This past weekend saw the British Nuclear Test Veterans Association host their annual conference at Chateau Impney. The event was broadcast live via Facebook and I was one of the many who could not stop watching the impressive speakers from across the world.
The conference was hosted by the BNTVA Chairman (Alan Owen) who reminded the world that the Nuclear Veterans need recognition and help by the various governments across the world.
The conference was an emotional affair with some trustees breaking down during their speeches.
Once the BNTVA trustees had given their update on the Charity, the guest speakers were given 20 minutes to present.
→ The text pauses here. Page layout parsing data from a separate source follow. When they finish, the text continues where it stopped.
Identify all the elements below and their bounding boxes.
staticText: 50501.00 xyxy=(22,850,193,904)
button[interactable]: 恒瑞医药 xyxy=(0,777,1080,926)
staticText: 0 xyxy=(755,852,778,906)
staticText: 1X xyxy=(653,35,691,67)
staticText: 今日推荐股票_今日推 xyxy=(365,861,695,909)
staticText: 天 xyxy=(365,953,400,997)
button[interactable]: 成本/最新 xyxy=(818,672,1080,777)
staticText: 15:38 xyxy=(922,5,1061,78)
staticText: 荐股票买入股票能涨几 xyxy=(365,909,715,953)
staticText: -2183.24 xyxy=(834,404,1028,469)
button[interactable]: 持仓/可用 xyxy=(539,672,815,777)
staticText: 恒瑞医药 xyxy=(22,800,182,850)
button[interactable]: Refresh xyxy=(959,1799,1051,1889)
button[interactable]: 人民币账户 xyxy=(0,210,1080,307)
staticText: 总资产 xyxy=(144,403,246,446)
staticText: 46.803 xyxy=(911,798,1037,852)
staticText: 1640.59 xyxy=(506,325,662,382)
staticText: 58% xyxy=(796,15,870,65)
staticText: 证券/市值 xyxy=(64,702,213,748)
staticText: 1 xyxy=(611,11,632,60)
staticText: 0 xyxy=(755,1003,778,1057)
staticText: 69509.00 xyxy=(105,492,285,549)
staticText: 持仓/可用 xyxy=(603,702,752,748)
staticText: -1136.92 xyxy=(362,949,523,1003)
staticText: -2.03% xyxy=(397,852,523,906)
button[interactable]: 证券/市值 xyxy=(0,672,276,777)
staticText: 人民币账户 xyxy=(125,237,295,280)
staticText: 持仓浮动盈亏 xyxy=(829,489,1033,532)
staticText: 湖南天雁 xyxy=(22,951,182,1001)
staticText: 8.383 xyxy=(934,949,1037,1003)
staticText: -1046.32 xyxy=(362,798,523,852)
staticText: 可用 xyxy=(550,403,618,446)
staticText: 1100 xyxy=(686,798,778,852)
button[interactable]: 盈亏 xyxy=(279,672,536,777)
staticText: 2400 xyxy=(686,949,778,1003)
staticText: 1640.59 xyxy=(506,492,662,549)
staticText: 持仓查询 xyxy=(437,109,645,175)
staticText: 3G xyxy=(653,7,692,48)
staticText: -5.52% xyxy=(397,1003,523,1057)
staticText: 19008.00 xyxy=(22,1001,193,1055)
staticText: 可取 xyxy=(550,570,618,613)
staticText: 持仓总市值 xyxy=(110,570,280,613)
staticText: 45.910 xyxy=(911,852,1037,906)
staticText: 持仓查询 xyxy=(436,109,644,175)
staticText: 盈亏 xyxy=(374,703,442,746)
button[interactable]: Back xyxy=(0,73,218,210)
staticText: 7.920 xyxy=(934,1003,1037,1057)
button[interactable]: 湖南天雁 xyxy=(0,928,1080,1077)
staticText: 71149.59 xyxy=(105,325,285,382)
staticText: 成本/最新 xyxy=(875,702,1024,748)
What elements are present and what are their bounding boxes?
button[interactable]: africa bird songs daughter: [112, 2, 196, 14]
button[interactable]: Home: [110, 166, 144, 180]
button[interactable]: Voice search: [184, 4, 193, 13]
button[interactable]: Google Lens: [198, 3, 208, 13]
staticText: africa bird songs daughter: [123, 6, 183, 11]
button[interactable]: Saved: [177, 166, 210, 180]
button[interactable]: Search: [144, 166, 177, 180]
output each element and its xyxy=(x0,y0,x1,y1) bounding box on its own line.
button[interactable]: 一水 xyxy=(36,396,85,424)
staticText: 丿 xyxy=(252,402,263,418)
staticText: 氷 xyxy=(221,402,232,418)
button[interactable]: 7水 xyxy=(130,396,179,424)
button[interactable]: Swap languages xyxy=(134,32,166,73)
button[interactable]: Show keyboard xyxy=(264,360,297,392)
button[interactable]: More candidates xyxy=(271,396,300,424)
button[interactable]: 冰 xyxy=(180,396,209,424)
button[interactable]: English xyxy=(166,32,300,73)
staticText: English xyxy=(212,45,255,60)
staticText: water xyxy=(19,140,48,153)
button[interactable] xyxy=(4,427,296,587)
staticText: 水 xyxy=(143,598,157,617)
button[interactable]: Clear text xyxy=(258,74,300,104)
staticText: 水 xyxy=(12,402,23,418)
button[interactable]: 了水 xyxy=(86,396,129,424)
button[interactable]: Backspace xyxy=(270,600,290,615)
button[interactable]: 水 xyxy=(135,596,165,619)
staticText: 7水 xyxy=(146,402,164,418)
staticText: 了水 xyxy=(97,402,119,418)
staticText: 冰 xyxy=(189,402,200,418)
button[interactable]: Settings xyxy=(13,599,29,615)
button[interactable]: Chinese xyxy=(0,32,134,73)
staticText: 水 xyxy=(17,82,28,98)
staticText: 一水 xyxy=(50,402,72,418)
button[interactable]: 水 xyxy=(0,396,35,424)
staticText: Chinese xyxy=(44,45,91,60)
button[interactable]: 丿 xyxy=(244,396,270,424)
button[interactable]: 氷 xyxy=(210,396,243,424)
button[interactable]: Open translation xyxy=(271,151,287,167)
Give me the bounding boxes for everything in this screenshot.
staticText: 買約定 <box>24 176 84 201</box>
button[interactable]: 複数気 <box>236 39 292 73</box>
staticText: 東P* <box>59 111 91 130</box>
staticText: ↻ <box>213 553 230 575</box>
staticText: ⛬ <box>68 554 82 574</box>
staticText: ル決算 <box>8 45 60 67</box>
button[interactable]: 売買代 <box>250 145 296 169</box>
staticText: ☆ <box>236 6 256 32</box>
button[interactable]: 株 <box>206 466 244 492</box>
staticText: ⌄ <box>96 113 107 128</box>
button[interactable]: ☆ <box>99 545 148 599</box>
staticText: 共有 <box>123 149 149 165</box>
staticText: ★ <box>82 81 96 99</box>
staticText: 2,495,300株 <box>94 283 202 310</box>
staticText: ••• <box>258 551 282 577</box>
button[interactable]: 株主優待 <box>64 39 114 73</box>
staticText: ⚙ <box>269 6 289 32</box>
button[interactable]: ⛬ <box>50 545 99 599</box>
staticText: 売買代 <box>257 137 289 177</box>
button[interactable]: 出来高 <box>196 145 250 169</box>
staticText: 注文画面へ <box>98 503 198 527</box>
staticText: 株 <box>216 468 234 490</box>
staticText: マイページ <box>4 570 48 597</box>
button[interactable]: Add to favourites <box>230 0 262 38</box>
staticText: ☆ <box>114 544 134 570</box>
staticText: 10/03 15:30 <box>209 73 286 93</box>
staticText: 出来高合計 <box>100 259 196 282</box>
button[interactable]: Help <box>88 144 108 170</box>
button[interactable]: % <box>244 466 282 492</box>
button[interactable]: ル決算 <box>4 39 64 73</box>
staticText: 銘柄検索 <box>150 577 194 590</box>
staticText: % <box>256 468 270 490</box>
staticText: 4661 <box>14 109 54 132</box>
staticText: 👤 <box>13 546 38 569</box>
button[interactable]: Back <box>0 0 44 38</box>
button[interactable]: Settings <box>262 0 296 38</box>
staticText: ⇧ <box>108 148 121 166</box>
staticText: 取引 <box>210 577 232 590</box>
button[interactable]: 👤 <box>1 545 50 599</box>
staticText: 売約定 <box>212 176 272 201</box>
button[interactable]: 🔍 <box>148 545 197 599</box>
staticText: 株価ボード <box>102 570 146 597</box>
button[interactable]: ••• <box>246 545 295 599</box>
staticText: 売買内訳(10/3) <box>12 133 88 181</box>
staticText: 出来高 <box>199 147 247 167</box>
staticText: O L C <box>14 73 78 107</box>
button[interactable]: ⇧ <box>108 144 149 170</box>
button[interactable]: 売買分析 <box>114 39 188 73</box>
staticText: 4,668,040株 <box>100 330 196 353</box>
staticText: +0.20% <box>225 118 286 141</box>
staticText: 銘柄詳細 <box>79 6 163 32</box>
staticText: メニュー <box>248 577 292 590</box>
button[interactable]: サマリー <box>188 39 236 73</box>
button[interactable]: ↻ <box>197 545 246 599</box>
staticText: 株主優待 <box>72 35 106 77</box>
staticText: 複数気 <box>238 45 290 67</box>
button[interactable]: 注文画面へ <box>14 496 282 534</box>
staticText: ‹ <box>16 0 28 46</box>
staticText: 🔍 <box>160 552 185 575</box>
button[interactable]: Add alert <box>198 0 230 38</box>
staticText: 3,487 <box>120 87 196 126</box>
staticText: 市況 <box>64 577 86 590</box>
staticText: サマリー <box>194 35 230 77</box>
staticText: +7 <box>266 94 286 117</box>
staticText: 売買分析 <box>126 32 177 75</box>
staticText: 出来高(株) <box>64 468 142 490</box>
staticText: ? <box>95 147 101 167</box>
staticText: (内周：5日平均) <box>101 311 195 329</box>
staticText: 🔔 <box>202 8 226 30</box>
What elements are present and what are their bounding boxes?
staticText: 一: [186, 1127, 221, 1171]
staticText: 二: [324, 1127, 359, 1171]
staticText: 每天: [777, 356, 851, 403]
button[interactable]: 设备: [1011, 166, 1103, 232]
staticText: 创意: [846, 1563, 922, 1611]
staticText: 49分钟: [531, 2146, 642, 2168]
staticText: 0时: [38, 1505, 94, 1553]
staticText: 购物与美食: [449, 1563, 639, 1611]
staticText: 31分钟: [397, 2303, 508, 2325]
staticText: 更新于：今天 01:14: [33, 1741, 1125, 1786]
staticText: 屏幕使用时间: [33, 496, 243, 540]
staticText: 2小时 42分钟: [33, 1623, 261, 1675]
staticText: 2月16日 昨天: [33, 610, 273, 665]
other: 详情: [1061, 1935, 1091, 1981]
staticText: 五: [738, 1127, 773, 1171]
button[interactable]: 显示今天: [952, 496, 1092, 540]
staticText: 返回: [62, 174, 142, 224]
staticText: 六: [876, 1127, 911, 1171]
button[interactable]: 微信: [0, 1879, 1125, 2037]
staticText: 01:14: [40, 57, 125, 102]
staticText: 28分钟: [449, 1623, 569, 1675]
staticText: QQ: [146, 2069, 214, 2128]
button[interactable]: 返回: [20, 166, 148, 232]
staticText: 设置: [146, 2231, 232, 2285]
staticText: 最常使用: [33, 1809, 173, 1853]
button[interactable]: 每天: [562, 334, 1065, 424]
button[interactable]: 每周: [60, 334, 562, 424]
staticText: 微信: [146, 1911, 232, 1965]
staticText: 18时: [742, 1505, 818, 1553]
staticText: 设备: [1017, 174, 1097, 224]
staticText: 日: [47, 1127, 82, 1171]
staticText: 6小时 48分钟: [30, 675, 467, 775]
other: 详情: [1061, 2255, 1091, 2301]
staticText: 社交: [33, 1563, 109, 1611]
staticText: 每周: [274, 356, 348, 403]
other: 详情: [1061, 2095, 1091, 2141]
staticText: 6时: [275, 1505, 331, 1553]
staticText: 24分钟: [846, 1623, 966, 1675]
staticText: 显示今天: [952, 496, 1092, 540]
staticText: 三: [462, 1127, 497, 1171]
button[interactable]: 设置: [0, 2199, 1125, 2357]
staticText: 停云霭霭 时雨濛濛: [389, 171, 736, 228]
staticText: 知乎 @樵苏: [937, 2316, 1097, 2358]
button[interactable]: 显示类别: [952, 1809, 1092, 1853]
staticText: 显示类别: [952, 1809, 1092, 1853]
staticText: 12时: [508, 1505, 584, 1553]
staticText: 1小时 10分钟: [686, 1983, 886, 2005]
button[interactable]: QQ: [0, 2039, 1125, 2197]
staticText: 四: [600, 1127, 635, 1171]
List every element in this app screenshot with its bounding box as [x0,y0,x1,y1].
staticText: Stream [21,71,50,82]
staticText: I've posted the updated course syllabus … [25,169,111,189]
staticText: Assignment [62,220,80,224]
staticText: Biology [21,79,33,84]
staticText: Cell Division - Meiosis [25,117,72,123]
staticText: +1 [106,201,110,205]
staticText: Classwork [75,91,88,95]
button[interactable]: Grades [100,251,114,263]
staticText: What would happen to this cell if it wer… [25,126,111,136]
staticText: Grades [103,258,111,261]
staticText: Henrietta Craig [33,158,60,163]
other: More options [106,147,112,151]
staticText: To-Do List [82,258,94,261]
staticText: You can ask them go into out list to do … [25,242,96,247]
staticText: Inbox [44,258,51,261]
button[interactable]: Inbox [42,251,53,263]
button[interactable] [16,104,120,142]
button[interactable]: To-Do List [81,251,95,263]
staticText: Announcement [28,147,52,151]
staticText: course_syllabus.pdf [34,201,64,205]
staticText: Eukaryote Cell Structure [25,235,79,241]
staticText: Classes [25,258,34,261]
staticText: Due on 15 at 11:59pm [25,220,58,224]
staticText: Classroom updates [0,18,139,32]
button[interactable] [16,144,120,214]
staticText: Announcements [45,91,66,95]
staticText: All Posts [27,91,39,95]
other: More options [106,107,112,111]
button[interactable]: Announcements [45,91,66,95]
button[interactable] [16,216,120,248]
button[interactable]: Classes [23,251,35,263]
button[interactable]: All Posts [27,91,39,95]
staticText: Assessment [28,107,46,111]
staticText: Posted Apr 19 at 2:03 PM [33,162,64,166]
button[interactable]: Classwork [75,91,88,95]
Alison Phillips from the Daily Mirror gave her support to the Veterans and their campaign for recognition. Stating that she would do everything she could to ensure that the Daily Mirror promoted the Nuclear Veterans.
Susie Boniface presented her new work, a website dedicated to the Veterans and the work she has undertaken for the last 19 years on behalf of the Veterans. If you have not visited the website, visit http://damned.mirror.co.uk/ it is a must read for anyone who wants to find out information regarding the tests. But be warned, you will need a tissue!
Alan Owen then presented Susie Boniface with a 'Jesse' which is an outstanding contribution award, which was created in memory of his father. Susie was in tears as she received her award.
After lunch, Dr Becky Martin of Manchester University discussed her work and her new book 'Disarming Doomsday' which can be ordered from Amazon, using this link:
Disarming Doomsday explores the secret history of nuclear weapons by studying the places they build and tear apart, from Los Alamos to Hiroshima. It looks at the legacy of nuclear imperialism from weapons testing on Christmas Island and across the South Pacific, as well as the lasting harm this has caused to indigenous communities and the soldiers that conducted the tests. . For the first time, these complex geographies are tied together. Disarming Doomsday takes us forward, describing how geographers and geotechnology continue to shape nuclear war, and, perhaps, help to prevent it.
Dr Chris Hill was the next speaker, discussing his work. His interest in the nuclear community stems from an undergraduate class he took with Professor Gerard DeGroot, author of The Bomb: A Life. This inspired him to undertake a PhD thesis on the subject of anti-nuclear activism, democratic politics and mass media.
More recently, he has embarked on a project about ‘nuclear imperialism’, a phrase employed by Kwame Nkrumah, the leader of postcolonial Ghana, to denounce French testing in the Sahara. As part of this project he is planning to work more closely with the nuclear community, including campaigners, policy-makers, scholars and veterans.
Alan Owen then discussed Nuclear Veterans Worldwide and the need for worldwide collaboration.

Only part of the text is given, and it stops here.